--- EXERCISE MATERIAL Enclosed Below ---
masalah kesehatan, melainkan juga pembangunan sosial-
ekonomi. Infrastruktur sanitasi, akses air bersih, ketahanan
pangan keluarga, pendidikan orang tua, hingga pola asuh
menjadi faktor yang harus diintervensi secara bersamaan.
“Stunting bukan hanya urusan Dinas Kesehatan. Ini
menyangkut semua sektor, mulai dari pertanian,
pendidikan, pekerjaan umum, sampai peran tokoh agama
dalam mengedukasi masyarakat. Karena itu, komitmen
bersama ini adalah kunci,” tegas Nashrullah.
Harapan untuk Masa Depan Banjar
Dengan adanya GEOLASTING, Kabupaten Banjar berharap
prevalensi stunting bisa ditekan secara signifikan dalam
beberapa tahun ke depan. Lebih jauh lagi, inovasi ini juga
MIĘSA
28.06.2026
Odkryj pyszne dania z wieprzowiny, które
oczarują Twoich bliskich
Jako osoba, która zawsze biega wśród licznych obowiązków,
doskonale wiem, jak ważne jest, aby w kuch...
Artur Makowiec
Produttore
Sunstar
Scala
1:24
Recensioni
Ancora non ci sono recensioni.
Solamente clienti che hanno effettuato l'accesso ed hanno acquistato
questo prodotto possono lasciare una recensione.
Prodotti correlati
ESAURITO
--- End of Enclosed EXERCISE MATERIAL ---
--- EXERCISE MATERIAL Enclosed Below ---
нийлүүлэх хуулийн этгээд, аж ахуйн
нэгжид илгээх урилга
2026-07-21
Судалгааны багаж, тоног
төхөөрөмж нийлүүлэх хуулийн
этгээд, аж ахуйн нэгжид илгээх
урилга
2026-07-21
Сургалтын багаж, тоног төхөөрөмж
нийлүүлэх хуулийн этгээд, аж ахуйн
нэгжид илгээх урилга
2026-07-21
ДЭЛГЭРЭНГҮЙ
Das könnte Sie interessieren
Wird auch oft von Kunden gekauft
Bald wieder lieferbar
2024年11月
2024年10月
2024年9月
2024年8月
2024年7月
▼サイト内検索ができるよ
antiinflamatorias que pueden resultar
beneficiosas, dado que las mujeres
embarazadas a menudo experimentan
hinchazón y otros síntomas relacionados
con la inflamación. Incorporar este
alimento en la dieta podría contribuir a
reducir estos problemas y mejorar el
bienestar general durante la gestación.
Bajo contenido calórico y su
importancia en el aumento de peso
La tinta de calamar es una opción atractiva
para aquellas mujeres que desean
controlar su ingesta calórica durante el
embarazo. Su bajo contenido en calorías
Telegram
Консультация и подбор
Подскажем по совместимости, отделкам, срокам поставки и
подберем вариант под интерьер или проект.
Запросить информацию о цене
--- End of Enclosed EXERCISE MATERIAL ---
--- EXERCISE MATERIAL Enclosed Below ---
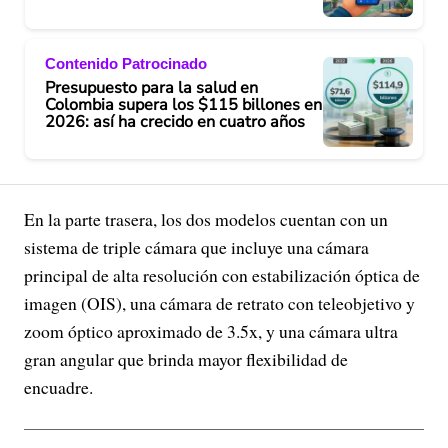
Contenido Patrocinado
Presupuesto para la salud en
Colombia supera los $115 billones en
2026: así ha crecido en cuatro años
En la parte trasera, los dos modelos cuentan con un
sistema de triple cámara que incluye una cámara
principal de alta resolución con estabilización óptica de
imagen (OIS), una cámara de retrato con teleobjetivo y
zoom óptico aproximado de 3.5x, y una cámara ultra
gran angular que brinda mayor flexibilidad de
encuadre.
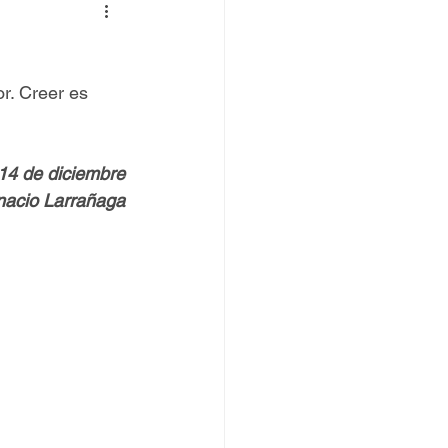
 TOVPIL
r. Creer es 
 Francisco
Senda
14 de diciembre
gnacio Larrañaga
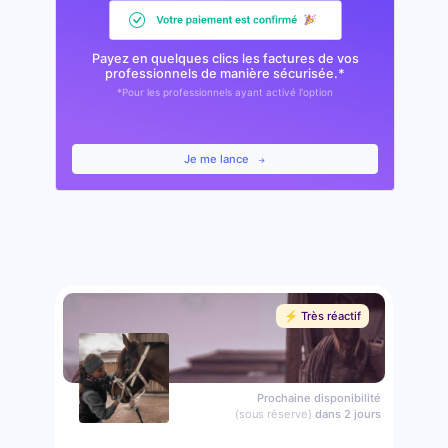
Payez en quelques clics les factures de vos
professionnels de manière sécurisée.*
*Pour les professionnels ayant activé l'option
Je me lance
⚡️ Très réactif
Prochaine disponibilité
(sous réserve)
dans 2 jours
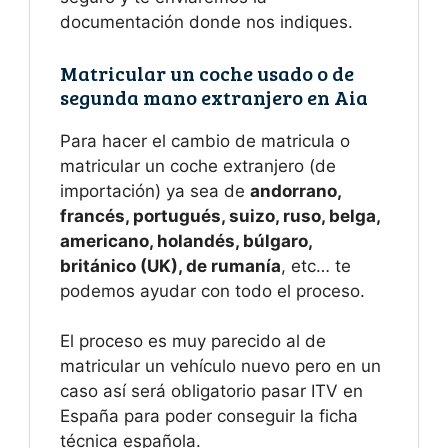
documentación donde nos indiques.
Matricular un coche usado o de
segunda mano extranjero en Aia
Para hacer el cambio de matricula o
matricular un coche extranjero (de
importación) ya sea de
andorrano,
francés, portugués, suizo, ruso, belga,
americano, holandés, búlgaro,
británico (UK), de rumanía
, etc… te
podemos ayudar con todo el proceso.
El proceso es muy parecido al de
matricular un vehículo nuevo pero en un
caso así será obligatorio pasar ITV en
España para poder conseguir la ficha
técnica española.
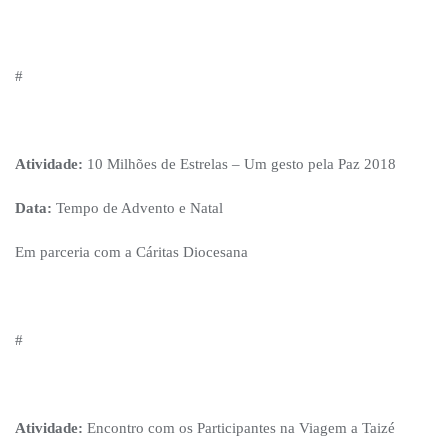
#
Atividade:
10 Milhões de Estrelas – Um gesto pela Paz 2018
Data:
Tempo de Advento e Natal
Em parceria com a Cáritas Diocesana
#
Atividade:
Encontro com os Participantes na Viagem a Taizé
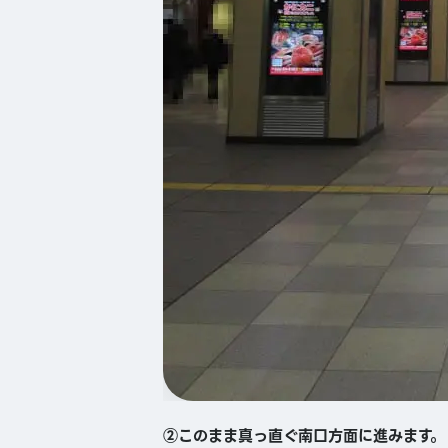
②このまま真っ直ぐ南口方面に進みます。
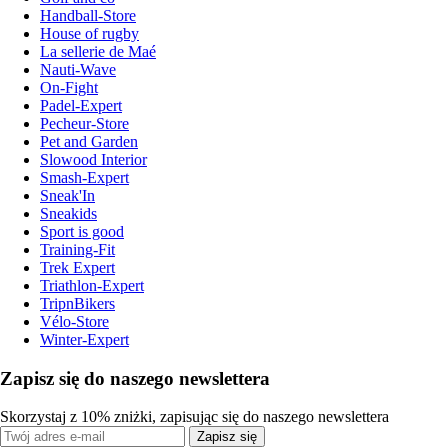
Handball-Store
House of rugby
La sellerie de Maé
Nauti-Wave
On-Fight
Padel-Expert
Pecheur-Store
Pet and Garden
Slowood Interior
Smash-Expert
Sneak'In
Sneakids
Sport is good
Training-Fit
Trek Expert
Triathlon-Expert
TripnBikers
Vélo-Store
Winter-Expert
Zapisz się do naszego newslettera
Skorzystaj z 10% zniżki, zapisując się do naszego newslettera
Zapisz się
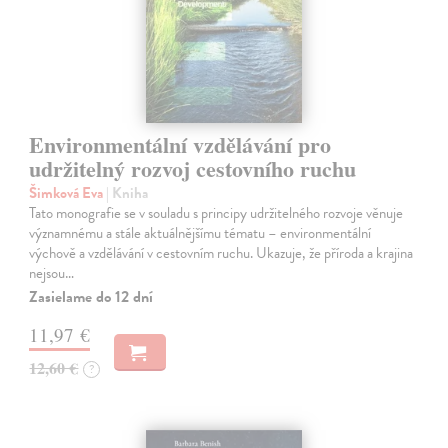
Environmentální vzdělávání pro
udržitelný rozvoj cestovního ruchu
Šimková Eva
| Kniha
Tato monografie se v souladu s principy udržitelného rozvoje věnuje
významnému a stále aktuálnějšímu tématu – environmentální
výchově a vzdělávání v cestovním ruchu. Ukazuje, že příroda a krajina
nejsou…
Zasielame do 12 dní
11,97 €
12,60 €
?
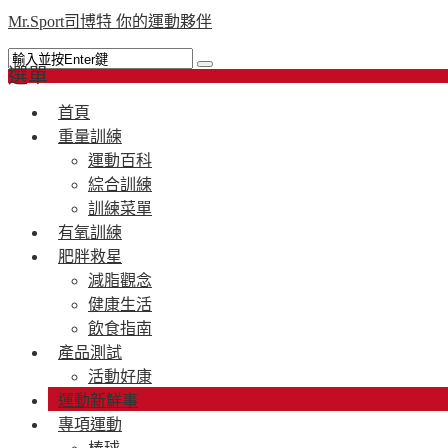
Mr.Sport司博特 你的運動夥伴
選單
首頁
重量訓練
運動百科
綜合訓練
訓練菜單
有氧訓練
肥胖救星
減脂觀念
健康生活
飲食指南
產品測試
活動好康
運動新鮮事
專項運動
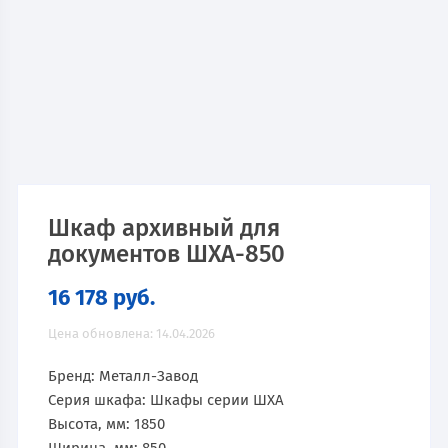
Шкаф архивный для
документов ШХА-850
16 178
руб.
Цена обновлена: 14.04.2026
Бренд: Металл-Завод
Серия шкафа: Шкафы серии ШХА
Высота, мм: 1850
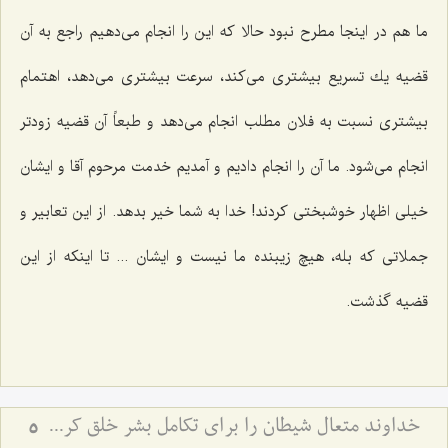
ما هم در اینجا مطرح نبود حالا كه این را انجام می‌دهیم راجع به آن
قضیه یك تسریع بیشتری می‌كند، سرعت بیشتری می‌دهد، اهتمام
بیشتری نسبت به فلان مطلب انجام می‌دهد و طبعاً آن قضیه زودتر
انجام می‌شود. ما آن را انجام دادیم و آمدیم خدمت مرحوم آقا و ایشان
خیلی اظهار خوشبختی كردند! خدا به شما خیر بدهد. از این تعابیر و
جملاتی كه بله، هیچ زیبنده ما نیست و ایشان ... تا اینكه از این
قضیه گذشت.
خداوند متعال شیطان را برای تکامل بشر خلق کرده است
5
--- End of Enclosed EXERCISE MATERIAL ---
## TASK REQUIREMENTS:
Look through the material above for "بیشتری" and copy the lines that have it.

## OUTPUT:
قضیه یك تسریع بیشتری می‌كند، سرعت بیشتری می‌دهد، اهتمام
بیشتری نسبت به فلان مطلب انجام می‌دهد و طبعاً آن قضیه زودتر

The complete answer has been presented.